In July 1983 I sat in the backyard of a friend's home in Laurel Maryland where we listened to a Northern Mockingbird going through his repertoire of voices. Because this bird was so prolific with the number of songs it knew, Danny and I decided to make a checklist of all the species it mimicked. By the end of the day we counted 34 species that this Mockingbird had mimicked almost to perfection. One of them was a Western Kingbird.
At first I was a little baffled by how a Northern Mockingbird living within spitting distance of the Chesapeake Bay in Maryland could know the voice of a decidedly western species like Western Kingbird. Over time it dawned on me that the Mockingbird may have encountered a Western Kingbird (or plural) in the winter in Florida where Western Kingbirds are fairly regularly as a wintering species.
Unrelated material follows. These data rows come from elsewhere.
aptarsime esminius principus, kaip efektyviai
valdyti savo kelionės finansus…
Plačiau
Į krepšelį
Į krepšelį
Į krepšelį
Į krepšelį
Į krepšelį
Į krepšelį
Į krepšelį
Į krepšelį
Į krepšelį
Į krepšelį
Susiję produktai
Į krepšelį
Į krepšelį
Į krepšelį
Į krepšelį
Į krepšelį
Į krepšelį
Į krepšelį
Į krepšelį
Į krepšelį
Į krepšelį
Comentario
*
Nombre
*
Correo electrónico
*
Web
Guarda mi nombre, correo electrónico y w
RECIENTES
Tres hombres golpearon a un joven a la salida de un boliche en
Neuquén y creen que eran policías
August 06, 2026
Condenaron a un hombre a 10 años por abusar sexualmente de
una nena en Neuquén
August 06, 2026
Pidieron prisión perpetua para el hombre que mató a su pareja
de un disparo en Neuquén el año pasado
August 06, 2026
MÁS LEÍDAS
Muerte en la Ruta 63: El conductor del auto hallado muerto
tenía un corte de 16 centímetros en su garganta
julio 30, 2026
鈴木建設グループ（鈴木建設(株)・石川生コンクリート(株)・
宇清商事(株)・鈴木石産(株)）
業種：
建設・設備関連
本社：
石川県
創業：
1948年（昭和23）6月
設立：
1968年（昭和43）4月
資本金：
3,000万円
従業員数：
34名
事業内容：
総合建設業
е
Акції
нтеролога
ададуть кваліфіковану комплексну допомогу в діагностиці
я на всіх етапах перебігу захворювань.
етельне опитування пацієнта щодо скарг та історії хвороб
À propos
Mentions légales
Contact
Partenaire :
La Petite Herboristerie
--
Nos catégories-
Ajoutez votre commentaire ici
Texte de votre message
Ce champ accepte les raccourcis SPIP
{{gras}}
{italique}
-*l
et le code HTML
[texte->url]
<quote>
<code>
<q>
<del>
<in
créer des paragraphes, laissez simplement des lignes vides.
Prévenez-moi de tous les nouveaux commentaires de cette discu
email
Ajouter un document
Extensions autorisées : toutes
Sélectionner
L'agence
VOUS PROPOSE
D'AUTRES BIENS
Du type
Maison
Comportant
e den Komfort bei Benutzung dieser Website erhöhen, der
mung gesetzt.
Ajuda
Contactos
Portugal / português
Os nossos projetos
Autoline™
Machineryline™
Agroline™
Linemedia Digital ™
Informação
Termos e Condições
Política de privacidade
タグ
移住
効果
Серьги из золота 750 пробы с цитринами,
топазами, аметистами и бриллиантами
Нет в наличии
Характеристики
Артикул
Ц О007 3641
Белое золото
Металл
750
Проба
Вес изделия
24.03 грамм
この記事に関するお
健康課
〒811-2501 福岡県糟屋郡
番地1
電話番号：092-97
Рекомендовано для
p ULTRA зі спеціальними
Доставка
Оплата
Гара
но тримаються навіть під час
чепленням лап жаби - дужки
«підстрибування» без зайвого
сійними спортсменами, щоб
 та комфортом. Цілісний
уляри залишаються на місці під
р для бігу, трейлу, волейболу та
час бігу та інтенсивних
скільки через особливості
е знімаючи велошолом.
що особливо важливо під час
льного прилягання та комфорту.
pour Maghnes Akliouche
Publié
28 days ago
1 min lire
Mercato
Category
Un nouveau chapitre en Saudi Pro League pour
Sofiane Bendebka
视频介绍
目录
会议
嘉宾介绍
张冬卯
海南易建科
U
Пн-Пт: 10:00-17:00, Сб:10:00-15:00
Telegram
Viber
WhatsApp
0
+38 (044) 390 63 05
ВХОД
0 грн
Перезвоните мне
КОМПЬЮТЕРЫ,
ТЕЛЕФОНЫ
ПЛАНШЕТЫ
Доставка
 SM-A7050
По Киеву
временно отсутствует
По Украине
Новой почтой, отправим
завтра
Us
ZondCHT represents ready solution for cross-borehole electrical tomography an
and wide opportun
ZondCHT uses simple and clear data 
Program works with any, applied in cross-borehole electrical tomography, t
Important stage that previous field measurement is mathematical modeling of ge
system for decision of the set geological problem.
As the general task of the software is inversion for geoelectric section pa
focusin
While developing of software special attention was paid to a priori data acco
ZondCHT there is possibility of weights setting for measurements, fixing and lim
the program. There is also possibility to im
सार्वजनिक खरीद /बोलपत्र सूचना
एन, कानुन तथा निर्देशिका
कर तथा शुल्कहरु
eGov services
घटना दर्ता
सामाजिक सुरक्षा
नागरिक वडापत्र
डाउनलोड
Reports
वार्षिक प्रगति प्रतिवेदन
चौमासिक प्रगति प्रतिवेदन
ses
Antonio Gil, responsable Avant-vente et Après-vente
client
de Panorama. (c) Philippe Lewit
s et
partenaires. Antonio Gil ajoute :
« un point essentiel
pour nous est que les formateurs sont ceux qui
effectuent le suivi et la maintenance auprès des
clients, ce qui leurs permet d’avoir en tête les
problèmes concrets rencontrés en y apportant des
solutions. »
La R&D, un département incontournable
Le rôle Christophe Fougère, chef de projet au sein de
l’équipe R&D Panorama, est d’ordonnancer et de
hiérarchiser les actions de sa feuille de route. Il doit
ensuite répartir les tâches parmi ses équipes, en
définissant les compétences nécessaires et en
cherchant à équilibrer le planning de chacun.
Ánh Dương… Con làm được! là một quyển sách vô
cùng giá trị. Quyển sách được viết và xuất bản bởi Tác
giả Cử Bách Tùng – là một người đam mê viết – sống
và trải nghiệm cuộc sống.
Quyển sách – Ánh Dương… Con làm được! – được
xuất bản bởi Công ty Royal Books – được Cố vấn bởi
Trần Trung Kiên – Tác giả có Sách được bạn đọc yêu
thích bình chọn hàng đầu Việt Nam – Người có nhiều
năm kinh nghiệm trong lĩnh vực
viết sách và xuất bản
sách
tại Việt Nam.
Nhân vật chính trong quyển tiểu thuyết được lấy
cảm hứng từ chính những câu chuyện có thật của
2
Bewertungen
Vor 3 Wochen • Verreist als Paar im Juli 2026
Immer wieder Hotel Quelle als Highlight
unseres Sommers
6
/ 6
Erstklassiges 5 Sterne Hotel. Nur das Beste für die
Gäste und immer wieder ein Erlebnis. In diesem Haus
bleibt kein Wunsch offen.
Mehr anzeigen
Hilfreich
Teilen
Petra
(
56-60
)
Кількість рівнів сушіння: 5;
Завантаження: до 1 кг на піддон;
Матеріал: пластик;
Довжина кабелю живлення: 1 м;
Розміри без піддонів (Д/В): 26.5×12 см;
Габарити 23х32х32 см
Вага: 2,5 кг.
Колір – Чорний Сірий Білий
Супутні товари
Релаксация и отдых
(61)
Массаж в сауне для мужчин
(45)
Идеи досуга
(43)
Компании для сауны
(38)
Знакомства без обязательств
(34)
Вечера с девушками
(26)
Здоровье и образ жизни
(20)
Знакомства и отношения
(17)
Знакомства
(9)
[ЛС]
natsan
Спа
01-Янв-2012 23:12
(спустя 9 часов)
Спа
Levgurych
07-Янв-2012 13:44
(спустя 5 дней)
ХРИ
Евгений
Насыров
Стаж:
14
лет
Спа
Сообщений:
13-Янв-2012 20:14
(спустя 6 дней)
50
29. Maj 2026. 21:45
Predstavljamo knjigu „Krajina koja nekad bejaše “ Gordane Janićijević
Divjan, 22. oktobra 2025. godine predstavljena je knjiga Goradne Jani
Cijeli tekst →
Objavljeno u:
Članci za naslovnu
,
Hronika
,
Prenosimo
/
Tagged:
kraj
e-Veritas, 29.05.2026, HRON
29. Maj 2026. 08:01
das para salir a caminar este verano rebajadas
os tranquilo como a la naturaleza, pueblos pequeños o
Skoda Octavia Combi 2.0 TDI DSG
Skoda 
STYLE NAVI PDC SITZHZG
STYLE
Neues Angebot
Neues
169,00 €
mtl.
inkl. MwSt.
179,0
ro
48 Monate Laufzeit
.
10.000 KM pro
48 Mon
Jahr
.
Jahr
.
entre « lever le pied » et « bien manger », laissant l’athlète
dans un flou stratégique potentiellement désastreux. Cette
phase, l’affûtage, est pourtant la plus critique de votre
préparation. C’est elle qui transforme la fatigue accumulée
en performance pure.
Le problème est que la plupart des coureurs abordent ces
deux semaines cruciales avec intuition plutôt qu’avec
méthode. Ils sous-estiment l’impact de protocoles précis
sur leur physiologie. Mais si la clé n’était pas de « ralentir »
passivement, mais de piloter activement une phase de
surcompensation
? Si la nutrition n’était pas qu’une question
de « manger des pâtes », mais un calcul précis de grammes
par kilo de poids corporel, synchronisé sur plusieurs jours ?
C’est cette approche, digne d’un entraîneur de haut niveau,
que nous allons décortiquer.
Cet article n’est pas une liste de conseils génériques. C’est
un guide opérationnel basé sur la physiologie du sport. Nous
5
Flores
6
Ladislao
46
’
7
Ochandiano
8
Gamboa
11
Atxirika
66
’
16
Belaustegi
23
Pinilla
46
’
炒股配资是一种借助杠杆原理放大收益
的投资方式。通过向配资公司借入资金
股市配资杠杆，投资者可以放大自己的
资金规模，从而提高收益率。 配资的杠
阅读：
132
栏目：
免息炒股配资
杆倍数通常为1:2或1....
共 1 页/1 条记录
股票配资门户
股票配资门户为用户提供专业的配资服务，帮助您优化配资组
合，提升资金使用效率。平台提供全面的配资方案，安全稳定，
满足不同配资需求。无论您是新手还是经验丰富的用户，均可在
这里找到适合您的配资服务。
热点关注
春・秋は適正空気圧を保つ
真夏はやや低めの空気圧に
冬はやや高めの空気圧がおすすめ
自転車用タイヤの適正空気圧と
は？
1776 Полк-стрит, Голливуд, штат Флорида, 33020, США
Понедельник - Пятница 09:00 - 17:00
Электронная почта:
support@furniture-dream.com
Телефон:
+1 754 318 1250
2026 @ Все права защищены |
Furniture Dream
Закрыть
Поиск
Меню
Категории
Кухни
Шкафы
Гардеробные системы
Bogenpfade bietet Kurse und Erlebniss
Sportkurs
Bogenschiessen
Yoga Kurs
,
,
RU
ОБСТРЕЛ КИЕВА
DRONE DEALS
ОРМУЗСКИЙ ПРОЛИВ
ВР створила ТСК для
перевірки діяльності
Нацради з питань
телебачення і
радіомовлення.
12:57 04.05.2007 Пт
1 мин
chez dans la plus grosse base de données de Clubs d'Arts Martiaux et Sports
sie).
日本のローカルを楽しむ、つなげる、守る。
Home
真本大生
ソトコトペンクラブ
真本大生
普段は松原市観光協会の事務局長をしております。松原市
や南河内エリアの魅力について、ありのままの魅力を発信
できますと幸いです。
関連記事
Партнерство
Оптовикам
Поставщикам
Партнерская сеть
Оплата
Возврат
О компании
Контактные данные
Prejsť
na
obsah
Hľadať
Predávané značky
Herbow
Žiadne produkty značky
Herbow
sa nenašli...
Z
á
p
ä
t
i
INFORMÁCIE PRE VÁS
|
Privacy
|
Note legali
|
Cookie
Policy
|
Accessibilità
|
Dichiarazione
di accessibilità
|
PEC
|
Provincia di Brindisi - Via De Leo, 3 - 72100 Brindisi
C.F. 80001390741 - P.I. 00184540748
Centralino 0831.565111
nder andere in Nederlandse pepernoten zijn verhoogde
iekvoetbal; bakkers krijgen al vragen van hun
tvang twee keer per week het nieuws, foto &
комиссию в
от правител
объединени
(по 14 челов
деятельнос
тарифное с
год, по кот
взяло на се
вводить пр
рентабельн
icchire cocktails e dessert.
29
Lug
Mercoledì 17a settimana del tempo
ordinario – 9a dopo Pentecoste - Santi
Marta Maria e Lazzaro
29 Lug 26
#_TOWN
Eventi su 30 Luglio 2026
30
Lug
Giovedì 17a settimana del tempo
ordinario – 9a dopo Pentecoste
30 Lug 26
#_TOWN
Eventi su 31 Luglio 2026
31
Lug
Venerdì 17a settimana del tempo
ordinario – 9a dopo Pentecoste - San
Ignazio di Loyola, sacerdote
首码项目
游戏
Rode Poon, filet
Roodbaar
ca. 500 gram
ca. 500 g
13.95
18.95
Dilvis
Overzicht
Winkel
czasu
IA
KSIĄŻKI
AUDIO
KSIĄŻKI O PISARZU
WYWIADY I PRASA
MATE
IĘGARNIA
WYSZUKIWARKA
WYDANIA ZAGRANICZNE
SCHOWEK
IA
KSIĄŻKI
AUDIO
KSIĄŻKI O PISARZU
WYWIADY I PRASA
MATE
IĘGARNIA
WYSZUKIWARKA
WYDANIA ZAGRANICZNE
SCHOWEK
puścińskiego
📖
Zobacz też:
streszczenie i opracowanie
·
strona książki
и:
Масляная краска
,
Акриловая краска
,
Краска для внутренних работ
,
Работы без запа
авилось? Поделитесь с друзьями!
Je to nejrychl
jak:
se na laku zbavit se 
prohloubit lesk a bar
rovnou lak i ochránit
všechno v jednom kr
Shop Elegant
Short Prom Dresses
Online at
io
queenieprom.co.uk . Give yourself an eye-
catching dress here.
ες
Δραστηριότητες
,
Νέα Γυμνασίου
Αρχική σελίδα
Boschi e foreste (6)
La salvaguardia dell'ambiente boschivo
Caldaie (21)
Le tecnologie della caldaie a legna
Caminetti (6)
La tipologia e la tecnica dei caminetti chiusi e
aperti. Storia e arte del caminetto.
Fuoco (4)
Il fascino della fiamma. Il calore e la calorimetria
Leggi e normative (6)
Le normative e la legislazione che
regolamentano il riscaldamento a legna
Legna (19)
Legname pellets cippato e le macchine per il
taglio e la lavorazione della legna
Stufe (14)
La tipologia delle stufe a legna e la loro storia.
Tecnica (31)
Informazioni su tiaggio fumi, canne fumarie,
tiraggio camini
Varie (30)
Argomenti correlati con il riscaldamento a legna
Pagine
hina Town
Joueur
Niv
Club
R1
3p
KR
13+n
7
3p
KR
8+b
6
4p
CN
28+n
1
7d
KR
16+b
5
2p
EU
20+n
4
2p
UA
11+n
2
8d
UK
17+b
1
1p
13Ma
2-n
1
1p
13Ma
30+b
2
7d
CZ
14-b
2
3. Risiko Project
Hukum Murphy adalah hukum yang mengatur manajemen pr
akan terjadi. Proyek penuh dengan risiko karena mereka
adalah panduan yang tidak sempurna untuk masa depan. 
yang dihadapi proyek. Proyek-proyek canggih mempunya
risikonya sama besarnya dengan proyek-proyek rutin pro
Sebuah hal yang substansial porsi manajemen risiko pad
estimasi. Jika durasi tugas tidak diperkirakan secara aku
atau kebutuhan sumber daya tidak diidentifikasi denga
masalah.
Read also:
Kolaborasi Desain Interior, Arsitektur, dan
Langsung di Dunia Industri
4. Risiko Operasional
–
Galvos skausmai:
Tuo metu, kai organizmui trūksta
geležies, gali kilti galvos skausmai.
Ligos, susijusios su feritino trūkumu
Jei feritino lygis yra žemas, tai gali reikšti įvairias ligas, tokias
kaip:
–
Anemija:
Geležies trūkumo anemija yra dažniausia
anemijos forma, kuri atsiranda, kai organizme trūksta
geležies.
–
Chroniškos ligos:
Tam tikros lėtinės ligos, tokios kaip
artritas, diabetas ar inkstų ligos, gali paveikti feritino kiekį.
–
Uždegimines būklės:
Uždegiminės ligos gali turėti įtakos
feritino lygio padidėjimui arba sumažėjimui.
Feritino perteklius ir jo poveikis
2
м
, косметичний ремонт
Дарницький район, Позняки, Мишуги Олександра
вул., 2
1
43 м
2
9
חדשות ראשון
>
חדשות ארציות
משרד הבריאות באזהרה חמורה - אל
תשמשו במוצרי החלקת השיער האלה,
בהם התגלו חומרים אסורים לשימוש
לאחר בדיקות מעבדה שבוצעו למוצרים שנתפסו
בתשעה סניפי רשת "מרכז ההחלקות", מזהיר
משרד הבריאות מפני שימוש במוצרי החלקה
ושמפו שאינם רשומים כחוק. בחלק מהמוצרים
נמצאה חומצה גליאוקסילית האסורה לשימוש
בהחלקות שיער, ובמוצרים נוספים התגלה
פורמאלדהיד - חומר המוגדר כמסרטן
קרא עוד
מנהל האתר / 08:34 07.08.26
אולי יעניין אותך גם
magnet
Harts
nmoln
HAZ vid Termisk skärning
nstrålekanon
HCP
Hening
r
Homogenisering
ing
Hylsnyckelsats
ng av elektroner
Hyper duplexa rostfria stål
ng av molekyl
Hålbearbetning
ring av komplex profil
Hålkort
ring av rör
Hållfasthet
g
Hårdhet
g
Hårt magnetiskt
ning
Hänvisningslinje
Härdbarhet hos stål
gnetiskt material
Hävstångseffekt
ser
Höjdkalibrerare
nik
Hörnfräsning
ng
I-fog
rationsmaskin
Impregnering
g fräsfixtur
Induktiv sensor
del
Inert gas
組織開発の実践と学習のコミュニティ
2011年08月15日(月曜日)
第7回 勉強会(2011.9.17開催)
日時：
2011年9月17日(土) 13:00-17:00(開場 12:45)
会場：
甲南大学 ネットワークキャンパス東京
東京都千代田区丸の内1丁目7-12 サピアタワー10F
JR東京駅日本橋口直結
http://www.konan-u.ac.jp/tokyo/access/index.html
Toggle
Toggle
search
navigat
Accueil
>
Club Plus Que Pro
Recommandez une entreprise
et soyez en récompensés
That made sense. However how do you explain the Northern Mockingbird I watched yesterday (June 18, 2009) as it repeatedly uttered the song and call of a Black-billed Magpie!
This range map from the Cornell Laboratory of Ornithology shows the normal range of Black-billed Magpie in North America. While looking at the range map note how incredibly far the west coast of Florida is from the normal range of Black-billed Magpie. How on earth did this Mockingbird in my yard learn a Black-billed Magpie's voice and be able to mimic is so perfectly. Was it innate or did he just randomly sing the Magpie's voice? Baffles the hell out of me!